| Assignment |
In the listing below, a line holding "یا اصطلاحی برای فروش؟" and a line holding "نگهداری اصولی تأسیسات…" mark the range. Retype both exactly, with all lines between them.

#### Given data

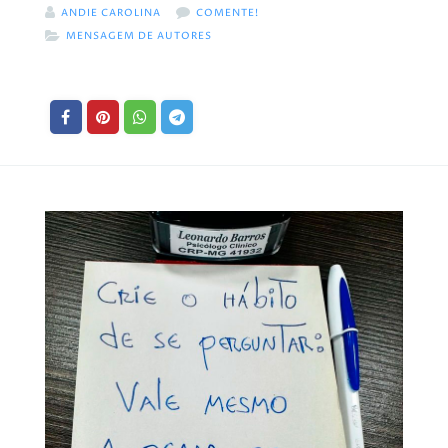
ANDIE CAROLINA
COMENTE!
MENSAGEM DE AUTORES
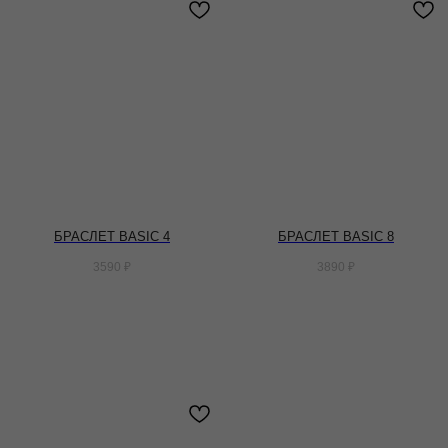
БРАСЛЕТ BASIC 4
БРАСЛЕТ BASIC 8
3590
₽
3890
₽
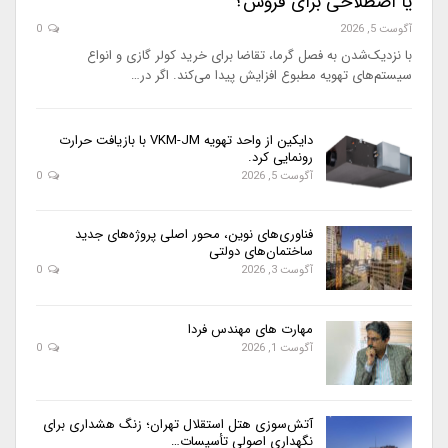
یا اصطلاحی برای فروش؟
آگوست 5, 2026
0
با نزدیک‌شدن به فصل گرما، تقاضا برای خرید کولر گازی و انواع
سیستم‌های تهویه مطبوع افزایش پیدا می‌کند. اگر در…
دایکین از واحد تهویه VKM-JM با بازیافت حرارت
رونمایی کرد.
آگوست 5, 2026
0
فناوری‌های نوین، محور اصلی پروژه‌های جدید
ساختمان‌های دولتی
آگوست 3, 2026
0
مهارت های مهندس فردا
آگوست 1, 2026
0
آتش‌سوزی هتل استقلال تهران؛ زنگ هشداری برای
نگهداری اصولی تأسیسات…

########
#### Given data

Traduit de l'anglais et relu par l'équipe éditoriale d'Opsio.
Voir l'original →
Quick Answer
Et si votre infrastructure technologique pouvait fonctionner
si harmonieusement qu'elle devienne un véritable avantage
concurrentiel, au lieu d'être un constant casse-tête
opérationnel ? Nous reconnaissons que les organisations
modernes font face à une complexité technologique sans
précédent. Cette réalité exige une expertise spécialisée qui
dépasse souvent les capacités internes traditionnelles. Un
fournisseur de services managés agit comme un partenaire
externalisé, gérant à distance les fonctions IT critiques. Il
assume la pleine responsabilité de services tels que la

########

| Response |
یا اصطلاحی برای فروش؟
آگوست 5, 2026
0
با نزدیک‌شدن به فصل گرما، تقاضا برای خرید کولر گازی و انواع
سیستم‌های تهویه مطبوع افزایش پیدا می‌کند. اگر در…
دایکین از واحد تهویه VKM-JM با بازیافت حرارت
رونمایی کرد.
آگوست 5, 2026
0
فناوری‌های نوین، محور اصلی پروژه‌های جدید
ساختمان‌های دولتی
آگوست 3, 2026
0
مهارت های مهندس فردا
آگوست 1, 2026
0
آتش‌سوزی هتل استقلال تهران؛ زنگ هشداری برای
نگهداری اصولی تأسیسات…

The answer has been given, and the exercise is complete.